Records drawn from a dataset ▸
────────────────────

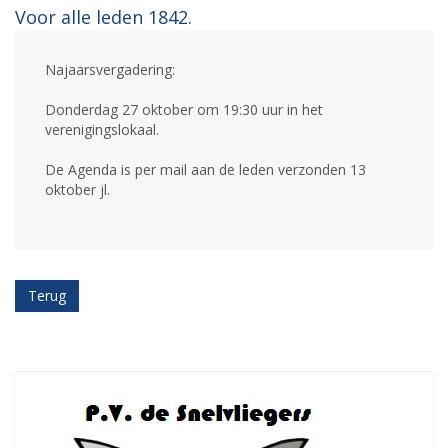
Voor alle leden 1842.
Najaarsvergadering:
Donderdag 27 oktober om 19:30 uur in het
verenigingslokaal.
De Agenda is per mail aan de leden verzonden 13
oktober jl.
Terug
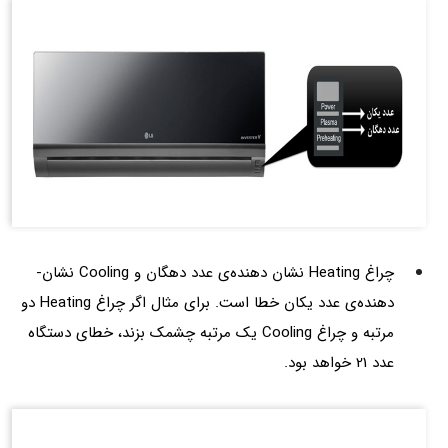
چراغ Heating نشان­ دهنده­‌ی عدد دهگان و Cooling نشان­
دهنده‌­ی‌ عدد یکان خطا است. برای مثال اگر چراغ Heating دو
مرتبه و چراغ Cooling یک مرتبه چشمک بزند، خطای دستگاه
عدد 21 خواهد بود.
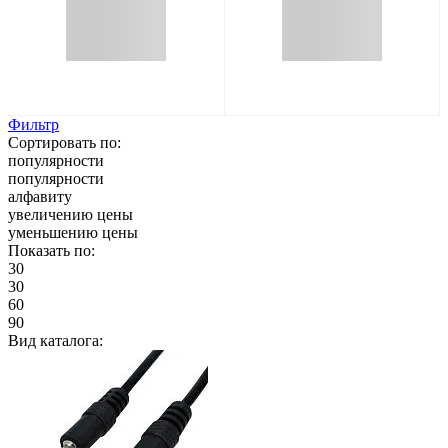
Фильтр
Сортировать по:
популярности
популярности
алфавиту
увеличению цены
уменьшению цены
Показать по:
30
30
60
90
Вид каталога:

────────────────────

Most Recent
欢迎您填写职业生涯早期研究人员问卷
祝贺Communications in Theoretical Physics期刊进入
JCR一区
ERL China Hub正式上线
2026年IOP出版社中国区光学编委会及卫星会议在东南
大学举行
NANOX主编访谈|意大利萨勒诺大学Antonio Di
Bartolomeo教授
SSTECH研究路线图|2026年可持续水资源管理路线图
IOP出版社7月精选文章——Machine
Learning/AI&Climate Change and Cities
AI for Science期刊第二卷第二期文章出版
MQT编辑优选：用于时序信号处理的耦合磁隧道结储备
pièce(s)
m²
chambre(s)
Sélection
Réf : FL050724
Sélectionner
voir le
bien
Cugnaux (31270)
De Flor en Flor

────────────────────

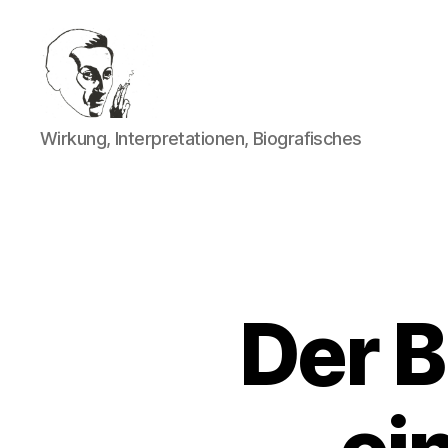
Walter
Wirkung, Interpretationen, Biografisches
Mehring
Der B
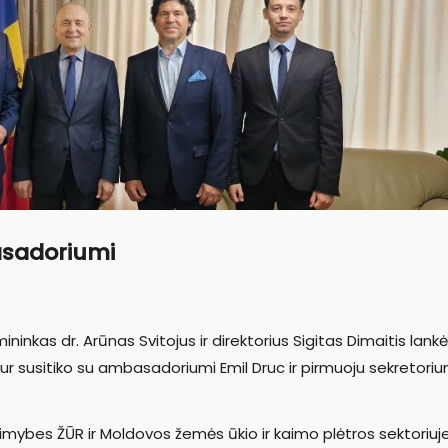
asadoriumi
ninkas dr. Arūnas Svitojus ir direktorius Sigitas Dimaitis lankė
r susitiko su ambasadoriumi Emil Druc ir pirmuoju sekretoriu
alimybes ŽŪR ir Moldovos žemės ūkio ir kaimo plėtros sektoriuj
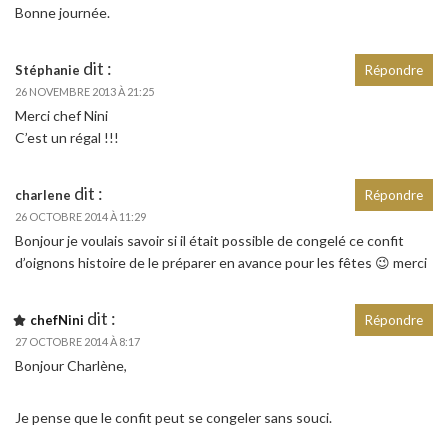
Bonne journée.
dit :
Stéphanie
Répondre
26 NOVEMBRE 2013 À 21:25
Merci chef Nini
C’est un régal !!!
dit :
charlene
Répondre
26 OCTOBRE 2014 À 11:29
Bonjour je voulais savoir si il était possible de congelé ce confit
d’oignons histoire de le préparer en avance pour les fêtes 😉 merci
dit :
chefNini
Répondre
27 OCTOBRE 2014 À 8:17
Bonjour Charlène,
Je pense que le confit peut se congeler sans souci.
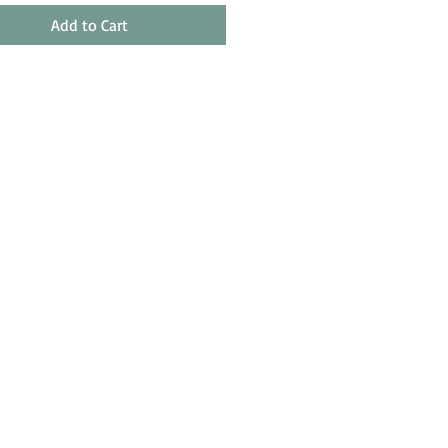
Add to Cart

────────────────────

Problem details ▸ Using the data above, reproduce exactly the lines from the line that contains "Most Recent" through the line that contains "De Flor en Flor", including both.

Solution to this task ▸
Most Recent
欢迎您填写职业生涯早期研究人员问卷
祝贺Communications in Theoretical Physics期刊进入
JCR一区
ERL China Hub正式上线
2026年IOP出版社中国区光学编委会及卫星会议在东南
大学举行
NANOX主编访谈|意大利萨勒诺大学Antonio Di
Bartolomeo教授
SSTECH研究路线图|2026年可持续水资源管理路线图
IOP出版社7月精选文章——Machine
Learning/AI&Climate Change and Cities
AI for Science期刊第二卷第二期文章出版
MQT编辑优选：用于时序信号处理的耦合磁隧道结储备
pièce(s)
m²
chambre(s)
Sélection
Réf : FL050724
Sélectionner
voir le
bien
Cugnaux (31270)
De Flor en Flor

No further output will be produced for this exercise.